▶ About this task
With the pictures set aside, return the lines below exactly, beginning at the first and ending at the line containing "Скачать для Android".

── Data to examine ──

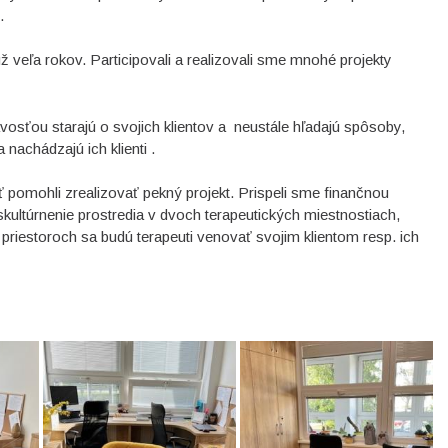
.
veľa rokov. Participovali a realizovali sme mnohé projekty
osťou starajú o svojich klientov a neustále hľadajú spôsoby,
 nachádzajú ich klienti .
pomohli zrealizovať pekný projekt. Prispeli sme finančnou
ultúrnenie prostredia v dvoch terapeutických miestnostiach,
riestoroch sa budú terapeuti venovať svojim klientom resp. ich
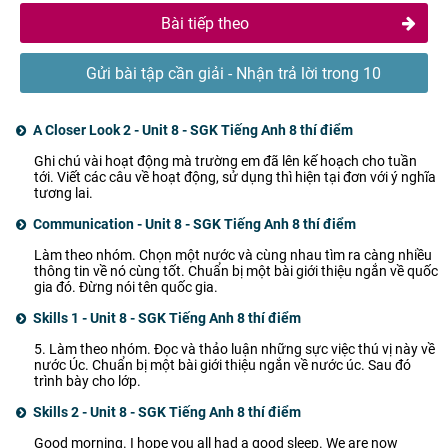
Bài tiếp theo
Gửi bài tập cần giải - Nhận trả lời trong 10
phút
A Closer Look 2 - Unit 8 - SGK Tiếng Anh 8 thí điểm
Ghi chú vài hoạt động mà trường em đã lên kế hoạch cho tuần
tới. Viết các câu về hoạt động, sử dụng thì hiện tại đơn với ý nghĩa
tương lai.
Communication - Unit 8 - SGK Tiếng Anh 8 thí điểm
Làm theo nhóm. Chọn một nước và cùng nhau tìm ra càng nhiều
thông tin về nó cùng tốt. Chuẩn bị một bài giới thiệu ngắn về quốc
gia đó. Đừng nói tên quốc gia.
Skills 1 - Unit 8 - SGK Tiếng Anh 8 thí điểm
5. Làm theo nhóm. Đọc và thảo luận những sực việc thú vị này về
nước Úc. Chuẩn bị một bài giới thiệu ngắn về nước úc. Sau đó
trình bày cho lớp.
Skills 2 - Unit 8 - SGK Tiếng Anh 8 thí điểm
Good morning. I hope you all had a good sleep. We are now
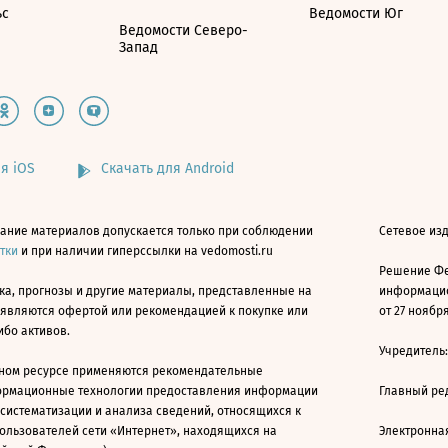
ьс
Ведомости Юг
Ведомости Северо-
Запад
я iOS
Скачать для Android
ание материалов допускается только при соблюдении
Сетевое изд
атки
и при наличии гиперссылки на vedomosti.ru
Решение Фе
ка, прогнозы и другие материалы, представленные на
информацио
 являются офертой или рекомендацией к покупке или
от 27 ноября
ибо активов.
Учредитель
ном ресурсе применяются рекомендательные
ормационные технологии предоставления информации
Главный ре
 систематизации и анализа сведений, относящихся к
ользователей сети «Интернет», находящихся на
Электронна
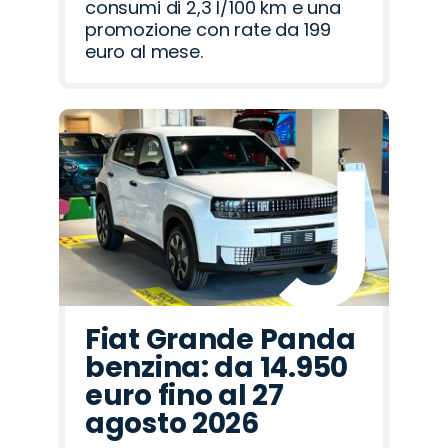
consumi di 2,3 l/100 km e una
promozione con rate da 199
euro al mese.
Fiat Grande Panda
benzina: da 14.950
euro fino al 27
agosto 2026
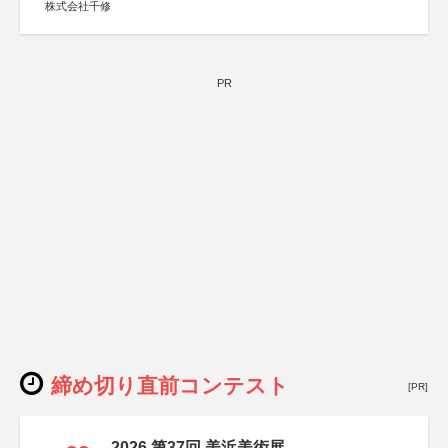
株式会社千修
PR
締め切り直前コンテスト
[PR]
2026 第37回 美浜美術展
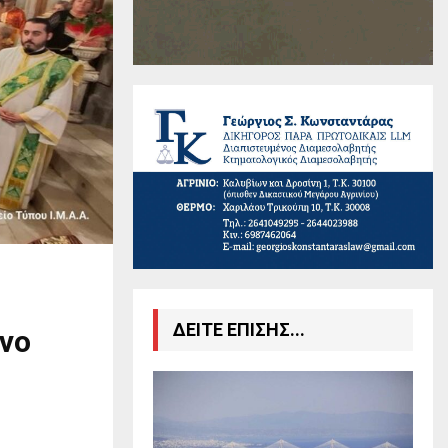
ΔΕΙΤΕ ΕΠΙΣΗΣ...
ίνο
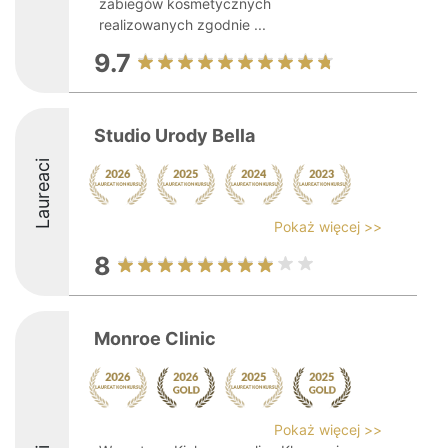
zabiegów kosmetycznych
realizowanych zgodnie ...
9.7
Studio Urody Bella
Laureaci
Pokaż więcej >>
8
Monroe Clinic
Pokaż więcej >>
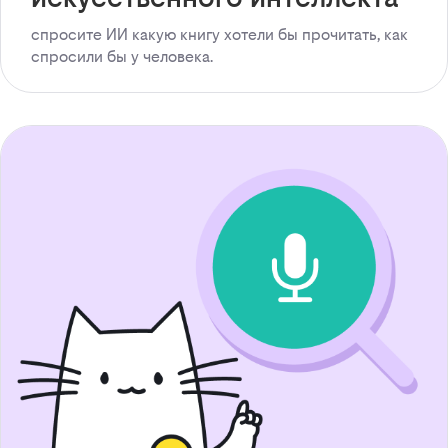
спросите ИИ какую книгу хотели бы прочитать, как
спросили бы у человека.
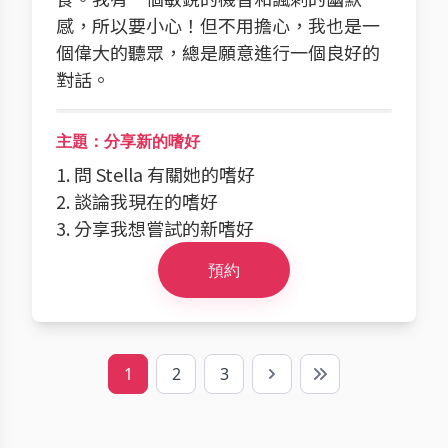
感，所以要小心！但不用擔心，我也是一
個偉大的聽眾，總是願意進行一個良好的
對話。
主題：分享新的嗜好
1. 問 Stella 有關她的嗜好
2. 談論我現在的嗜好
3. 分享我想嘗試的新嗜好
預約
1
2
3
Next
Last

───

▶ Task result
.
veľa rokov. Participovali a realizovali sme mnohé projekty
osťou starajú o svojich klientov a neustále hľadajú spôsoby,
 nachádzajú ich klienti .
pomohli zrealizovať pekný projekt. Prispeli sme finančnou
ultúrnenie prostredia v dvoch terapeutických miestnostiach,
riestoroch sa budú terapeuti venovať svojim klientom resp. ich
Bài tiếp theo
Gửi bài tập cần giải - Nhận trả lời trong 10
phút
A Closer Look 2 - Unit 8 - SGK Tiếng Anh 8 thí điểm
Ghi chú vài hoạt động mà trường em đã lên kế hoạch cho tuần
tới. Viết các câu về hoạt động, sử dụng thì hiện tại đơn với ý nghĩa
tương lai.
Communication - Unit 8 - SGK Tiếng Anh 8 thí điểm
Làm theo nhóm. Chọn một nước và cùng nhau tìm ra càng nhiều
thông tin về nó cùng tốt. Chuẩn bị một bài giới thiệu ngắn về quốc
gia đó. Đừng nói tên quốc gia.
Skills 1 - Unit 8 - SGK Tiếng Anh 8 thí điểm
5. Làm theo nhóm. Đọc và thảo luận những sực việc thú vị này về
nước Úc. Chuẩn bị một bài giới thiệu ngắn về nước úc. Sau đó
trình bày cho lớp.
Skills 2 - Unit 8 - SGK Tiếng Anh 8 thí điểm
Good morning. I hope you all had a good sleep. We are now
ьс
Ведомости Юг
Ведомости Северо-
Запад
я iOS
Скачать для Android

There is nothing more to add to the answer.